In the records below, find the line with "а: преимущества, ср" and the line with "zaprasza w piątek 7.". Print both exactly, along with every line between them, and no other line.

Segment Start: Records for processing

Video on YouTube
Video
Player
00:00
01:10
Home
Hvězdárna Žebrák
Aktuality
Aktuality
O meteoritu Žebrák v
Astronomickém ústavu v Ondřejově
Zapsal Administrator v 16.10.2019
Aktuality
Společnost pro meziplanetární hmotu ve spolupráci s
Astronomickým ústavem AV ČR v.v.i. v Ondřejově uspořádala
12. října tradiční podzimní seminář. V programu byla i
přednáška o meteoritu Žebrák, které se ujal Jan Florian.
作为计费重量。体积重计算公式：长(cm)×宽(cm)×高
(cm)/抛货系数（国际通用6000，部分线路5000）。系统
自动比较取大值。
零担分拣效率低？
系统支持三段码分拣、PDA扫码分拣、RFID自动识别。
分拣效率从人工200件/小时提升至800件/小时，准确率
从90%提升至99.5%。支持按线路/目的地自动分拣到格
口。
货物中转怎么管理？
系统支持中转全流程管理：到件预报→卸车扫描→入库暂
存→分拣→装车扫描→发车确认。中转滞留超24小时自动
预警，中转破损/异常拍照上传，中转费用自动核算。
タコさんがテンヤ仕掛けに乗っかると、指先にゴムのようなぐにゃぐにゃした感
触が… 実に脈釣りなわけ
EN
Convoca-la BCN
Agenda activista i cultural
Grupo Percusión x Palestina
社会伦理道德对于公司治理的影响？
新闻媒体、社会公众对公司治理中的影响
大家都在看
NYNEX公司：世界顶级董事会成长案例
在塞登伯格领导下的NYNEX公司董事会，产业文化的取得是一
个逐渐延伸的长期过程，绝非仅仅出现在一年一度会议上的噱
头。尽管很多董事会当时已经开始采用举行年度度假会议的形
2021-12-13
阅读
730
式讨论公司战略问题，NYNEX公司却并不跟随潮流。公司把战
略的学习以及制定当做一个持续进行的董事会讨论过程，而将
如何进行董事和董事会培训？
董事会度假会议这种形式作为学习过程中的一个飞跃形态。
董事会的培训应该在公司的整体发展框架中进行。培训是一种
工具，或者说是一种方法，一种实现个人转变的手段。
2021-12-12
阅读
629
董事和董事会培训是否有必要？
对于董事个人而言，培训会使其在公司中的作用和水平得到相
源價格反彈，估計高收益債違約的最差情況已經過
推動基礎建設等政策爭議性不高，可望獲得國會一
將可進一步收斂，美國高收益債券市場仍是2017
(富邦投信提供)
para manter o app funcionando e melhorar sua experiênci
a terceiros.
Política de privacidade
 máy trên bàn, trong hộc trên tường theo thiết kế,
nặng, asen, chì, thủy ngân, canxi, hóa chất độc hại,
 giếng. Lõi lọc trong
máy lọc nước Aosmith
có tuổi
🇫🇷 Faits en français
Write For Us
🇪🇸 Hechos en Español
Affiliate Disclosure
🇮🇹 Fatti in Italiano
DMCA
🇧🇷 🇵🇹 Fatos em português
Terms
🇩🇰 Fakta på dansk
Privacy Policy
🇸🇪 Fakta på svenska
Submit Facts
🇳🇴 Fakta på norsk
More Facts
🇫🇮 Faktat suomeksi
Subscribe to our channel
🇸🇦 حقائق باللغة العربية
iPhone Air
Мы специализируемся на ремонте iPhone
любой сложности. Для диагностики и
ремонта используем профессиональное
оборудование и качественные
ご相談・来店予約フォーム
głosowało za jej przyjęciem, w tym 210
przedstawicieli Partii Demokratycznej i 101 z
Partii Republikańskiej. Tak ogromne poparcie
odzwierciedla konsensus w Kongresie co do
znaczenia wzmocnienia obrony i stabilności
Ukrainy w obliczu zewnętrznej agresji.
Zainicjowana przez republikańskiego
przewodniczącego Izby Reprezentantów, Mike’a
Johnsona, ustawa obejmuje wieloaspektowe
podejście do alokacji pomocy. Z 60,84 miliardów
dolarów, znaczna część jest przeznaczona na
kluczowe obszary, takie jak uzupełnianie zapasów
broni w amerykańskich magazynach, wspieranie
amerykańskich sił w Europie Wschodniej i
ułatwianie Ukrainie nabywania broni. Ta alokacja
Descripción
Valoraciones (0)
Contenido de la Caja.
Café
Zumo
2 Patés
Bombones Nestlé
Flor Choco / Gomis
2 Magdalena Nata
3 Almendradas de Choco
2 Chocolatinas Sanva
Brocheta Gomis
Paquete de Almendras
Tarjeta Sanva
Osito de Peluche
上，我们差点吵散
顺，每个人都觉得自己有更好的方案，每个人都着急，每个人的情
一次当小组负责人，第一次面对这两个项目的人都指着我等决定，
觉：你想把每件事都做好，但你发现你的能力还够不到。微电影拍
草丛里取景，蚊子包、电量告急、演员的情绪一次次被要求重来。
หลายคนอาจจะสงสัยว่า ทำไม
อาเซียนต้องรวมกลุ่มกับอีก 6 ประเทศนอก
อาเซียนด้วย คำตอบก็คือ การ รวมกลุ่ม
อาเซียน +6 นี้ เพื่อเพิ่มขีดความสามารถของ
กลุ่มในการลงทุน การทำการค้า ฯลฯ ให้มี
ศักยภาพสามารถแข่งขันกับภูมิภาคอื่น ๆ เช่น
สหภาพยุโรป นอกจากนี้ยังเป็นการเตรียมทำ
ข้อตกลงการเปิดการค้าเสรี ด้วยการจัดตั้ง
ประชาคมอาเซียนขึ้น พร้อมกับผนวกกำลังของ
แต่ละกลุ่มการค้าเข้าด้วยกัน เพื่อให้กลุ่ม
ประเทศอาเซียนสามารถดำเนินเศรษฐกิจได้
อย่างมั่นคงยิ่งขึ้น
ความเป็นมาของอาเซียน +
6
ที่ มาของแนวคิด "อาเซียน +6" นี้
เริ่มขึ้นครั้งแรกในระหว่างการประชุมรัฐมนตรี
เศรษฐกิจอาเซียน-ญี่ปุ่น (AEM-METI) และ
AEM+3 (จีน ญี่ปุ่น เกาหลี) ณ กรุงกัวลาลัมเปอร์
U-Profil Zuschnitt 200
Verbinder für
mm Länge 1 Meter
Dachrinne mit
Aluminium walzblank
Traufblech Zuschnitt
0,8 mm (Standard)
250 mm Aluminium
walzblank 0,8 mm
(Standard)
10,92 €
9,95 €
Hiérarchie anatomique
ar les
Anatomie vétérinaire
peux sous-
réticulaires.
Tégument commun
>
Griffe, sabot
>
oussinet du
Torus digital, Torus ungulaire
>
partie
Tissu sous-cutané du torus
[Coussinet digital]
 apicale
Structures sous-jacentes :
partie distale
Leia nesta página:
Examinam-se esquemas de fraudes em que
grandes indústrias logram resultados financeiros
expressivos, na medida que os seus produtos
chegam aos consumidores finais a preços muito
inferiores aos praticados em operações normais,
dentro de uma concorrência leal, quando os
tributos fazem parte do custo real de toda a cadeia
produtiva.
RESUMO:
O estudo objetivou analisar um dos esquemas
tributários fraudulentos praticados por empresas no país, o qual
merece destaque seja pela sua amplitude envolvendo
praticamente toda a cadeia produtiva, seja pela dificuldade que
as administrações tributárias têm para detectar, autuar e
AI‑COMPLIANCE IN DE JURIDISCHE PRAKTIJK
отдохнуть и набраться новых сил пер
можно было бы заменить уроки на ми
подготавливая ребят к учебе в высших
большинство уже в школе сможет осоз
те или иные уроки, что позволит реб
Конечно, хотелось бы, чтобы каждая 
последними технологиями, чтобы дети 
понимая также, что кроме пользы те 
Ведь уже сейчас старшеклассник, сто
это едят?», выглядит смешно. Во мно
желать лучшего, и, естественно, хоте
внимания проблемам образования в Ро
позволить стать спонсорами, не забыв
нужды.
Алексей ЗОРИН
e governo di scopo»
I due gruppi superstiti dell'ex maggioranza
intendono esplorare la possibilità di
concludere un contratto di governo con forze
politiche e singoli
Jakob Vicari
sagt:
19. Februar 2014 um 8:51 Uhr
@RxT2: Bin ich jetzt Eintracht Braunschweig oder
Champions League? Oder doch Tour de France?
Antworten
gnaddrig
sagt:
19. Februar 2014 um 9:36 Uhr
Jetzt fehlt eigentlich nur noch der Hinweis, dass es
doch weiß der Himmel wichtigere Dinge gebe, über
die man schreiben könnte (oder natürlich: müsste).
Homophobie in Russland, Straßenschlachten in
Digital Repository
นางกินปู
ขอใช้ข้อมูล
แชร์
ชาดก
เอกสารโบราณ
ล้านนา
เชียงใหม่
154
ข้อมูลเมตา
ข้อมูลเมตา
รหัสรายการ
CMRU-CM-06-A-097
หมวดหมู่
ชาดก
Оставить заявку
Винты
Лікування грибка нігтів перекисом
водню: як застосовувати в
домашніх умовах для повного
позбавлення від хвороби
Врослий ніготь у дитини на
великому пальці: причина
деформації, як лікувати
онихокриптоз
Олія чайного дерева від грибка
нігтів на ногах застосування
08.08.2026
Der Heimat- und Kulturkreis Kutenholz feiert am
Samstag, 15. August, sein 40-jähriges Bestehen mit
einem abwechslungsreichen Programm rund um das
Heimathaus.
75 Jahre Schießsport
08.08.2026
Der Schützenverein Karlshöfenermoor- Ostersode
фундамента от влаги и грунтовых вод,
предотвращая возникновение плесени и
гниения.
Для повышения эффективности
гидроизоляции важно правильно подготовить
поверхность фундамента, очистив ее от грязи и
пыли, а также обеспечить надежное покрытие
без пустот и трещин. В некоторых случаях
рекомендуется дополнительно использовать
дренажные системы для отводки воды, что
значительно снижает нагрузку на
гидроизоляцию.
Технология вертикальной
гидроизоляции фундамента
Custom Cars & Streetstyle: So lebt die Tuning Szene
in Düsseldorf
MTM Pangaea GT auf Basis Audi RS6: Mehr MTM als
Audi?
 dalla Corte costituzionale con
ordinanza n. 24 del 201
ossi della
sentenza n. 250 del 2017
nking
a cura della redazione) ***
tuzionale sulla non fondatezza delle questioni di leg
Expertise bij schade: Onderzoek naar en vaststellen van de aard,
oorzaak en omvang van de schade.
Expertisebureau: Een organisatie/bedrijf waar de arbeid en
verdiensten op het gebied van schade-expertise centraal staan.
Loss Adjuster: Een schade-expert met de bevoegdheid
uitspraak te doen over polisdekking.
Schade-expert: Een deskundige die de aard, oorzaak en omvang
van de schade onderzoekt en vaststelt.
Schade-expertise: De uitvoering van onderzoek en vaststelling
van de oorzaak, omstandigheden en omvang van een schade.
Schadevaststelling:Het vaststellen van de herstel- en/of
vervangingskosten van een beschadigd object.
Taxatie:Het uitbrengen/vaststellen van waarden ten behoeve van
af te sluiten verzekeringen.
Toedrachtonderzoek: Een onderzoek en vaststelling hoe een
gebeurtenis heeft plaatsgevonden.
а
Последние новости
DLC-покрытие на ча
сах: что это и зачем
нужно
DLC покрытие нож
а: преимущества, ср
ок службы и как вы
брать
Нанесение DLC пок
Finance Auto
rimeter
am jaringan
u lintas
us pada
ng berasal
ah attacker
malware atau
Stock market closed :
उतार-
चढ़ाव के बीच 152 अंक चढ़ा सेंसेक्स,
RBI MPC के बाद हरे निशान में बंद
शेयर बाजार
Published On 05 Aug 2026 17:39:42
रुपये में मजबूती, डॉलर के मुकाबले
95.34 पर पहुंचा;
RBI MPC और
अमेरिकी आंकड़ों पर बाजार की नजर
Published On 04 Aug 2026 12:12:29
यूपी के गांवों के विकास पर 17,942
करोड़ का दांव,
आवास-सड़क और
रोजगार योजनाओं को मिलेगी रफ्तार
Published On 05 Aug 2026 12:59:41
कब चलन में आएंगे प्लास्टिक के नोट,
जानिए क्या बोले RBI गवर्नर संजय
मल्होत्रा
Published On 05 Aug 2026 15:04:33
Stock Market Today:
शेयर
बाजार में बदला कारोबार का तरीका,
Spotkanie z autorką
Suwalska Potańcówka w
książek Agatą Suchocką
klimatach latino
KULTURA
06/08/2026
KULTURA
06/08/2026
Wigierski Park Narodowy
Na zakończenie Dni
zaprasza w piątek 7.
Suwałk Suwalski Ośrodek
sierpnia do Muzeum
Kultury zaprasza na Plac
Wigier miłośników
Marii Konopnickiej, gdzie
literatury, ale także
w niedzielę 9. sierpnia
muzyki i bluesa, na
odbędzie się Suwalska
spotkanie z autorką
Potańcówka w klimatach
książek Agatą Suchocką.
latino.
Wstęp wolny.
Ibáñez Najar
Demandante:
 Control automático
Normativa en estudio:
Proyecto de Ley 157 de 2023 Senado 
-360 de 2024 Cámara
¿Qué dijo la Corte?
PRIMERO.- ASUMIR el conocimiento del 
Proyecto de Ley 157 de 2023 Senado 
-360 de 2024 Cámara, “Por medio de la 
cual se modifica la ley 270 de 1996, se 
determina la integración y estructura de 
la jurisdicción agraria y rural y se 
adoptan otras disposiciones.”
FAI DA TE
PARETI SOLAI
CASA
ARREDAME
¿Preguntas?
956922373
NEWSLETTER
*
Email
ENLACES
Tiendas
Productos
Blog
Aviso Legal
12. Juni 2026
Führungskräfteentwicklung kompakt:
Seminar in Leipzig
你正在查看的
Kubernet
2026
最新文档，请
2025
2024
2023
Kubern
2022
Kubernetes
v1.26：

Segment End: Records for processing

> Answer section
а: преимущества, ср
ок службы и как вы
брать
Нанесение DLC пок
Finance Auto
rimeter
am jaringan
u lintas
us pada
ng berasal
ah attacker
malware atau
Stock market closed :
उतार-
चढ़ाव के बीच 152 अंक चढ़ा सेंसेक्स,
RBI MPC के बाद हरे निशान में बंद
शेयर बाजार
Published On 05 Aug 2026 17:39:42
रुपये में मजबूती, डॉलर के मुकाबले
95.34 पर पहुंचा;
RBI MPC और
अमेरिकी आंकड़ों पर बाजार की नजर
Published On 04 Aug 2026 12:12:29
यूपी के गांवों के विकास पर 17,942
करोड़ का दांव,
आवास-सड़क और
रोजगार योजनाओं को मिलेगी रफ्तार
Published On 05 Aug 2026 12:59:41
कब चलन में आएंगे प्लास्टिक के नोट,
जानिए क्या बोले RBI गवर्नर संजय
मल्होत्रा
Published On 05 Aug 2026 15:04:33
Stock Market Today:
शेयर
बाजार में बदला कारोबार का तरीका,
Spotkanie z autorką
Suwalska Potańcówka w
książek Agatą Suchocką
klimatach latino
KULTURA
06/08/2026
KULTURA
06/08/2026
Wigierski Park Narodowy
Na zakończenie Dni
zaprasza w piątek 7.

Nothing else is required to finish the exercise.